Selon M. Mason, l’agent a agrippé son sac à dos et s’est placé entre lui et l’ascenseur menant à son étage après qu’il ait refusé de lui présenter une pièce d’identité alors qu’il avait déjà traversé le portillon d’accès déverrouillable uniquement à l’aide de la carte étudiante des résidents du bâtiment.

«Il s’agit du deuxième incident de profilage racial connu survenu sur le campus au cours des quatre derniers mois, ce qui montre à quel point le racisme anti-noir est profondément enraciné dans cette institution», écrit le regroupement.

Les groupes étudiants formulent une liste de demandes, notamment «que les services de protection n’aient jamais le pouvoir de demander aux étudiants une preuve d’identité, sauf dans des cas exceptionnels» et l’organisation «de formations récurrentes sur la lutte contre l’oppression et le racisme pour tout le personnel universitaire, y compris les professeurs, les employés et les services de protection».

Mme Lavoie souligne que ces revendications sont très similaires à celles formulées par différents groupes sur le campus après un incident survenu en 2009.

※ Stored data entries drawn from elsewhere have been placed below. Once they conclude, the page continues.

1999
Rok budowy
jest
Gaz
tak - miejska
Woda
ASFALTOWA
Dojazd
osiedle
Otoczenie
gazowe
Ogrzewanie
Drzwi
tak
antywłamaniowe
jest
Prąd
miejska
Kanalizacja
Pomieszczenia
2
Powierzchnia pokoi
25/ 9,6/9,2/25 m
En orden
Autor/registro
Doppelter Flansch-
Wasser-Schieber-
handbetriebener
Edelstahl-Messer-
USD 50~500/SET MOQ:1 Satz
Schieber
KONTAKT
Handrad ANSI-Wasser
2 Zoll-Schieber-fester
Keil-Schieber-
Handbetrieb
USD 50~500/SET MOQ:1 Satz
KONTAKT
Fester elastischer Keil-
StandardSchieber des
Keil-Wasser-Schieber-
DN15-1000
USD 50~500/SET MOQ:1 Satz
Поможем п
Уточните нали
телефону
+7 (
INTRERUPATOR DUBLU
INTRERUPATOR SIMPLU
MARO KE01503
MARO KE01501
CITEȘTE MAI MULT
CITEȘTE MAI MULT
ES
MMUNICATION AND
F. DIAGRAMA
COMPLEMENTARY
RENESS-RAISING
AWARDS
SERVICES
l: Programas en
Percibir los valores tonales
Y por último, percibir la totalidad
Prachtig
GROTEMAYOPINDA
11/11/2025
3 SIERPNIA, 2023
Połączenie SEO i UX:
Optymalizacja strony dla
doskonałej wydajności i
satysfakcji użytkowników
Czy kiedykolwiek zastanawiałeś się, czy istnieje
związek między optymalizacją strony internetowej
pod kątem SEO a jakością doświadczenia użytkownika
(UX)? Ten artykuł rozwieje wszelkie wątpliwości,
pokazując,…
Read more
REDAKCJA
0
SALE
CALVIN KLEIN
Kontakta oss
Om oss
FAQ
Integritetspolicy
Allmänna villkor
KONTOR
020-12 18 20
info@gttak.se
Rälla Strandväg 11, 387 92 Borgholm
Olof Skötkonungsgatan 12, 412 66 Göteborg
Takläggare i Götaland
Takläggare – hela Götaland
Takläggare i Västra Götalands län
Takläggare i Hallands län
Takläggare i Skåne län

Rappelons que l’Ud’O attend la seconde partie de l’enquête indépendante demandée par son Bureau des droits de la personne. 

Le rapport doit dresser un portrait des enjeux de discrimination raciale dans leur ensemble sur le campus et formuler des recommandations sur les politiques et pratiques à revoir pour combattre ce phénomène.

Bien qu’elle soit critique de l’approche de la direction de l’institution, la porte-parole de la coalition, Jayde Lavoie, dit avoir bon espoir que ce rapport reflétera les enjeux soulignés par les différentes organisations sur le campus de l’Ud’O qui se sont prononcées depuis l’arrestation de Jamal Boyce en juin.